If the tree structure is modified during iteration, the result is undefined.
To loop over all matching subelements, except the element itself, use elem.findall(“.//” + tag).
Note that this method was renamed in 1.3. In earlier releases, use the getiterator name instead. The old name is still available, for compatibility only.
itertext #
elem.itertext() ⇒ iterator
(New in 1.3) Creates a text fragment iterator. The iterator loops over this element and all subelements, in document order, and returns all inner text.
To get all inner text as a single string, you can use:
text = "".join(elem.itertext())If the tree structure is modified during iteration, the result is undefined.
The inner text is defined as the text attributes for the given element, and the text and tail attributes for all subelements, returned in document order. An implementation may omit empty text fragments, and may merge multiple fragments into a single string, or split long strings into more than one fragment.
find #
elem.find(path) ⇒ element or None
Finds the first matching subelement, by tag name or path.
elem.find(path, namespaces=dictionary) ⇒ element or None
(New in 1.3) Same, but uses the given dictionary to map prefixes to namespace URI:s.
findall #
elem.findall(path) ⇒ list
Finds all matching subelements, by tag name or path.

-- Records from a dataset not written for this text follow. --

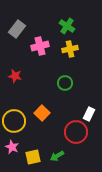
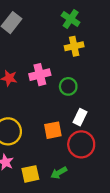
pink cross: (40, 46) -> (40, 75), moved
orange square: (42, 113) -> (53, 130), moved, turned 35
white rectangle: (89, 114) -> (80, 117), moved

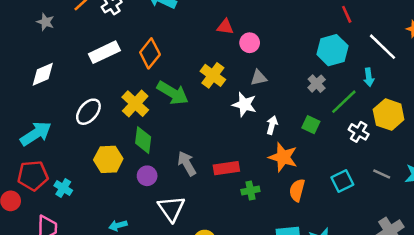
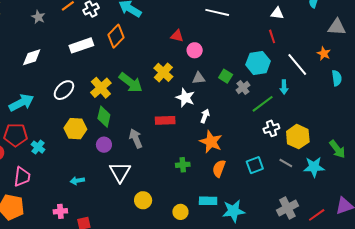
orange diamond: (150, 53) -> (116, 36), moved
yellow hexagon: (389, 115) -> (298, 137), moved
green square: (311, 125) -> (226, 76), moved
white cross: (359, 132) -> (271, 128), turned 35
red rectangle: (226, 168) -> (165, 120), moved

elem.findall(path, namespaces=dictionary) ⇒ list
(New in 1.3) Same, but uses the given dictionary to map prefixes to namespace URI:s
iterfind #
elem.iterfind(path) ⇒ iterator
Same as findall, but returns an iterator.
findtext #
elem.findtext(path) ⇒ text
elem.findtext(path, default) ⇒ text
Finds text for the first matching subelement, by tag name or path. If no matching element can be found, this method return the default value, or None if no default was given.
If the element is found, but has no text content, this method returns an empty string.
Note that this method returns the contents of the text for the first matching element only; it does not traverse the tree. To get all internal text, you can use something like:
def gettext(elem): text = elem.text or "" for e in elem: text += gettext(e) if e.tail: text += e.tail return text
elem.findtext(path, namespaces=dictionary) ⇒ text
elem.findtext(path, default, namespaces=dictionary) ⇒ text
(New in 1.3) Same, but uses the given dictionary to map prefixes to namespace URI:s
getchildren #
elem.getchildren() ⇒ list of elements
(Deprecated) Returns all child elements. The elements are returned in document order.
Note that since elements are containers, you can just loop over an element to get its child elements. To get a list of all subelements, use list(elem).
getiterator #
elem.getiterator() ⇒ iterator
elem.getiterator(tag) ⇒ iterator
(Deprecated) Same as iter.
Note that this method is deprecated. New code should use the shorter name, unless compatibility with pre-1.3 versions (e.g. the version shipped with Python 2.5) is important.
makeelement #
elem.makeelement(tag, attrib) ⇒ element
Creates a new element object of the same type as this element. Both the tag and the attribute dictionary must be given; this method does not support keyword arguments.
This method is mainly provided for code that builds element structures from other sources; user code can usually use the Element or SubElement to create new elements.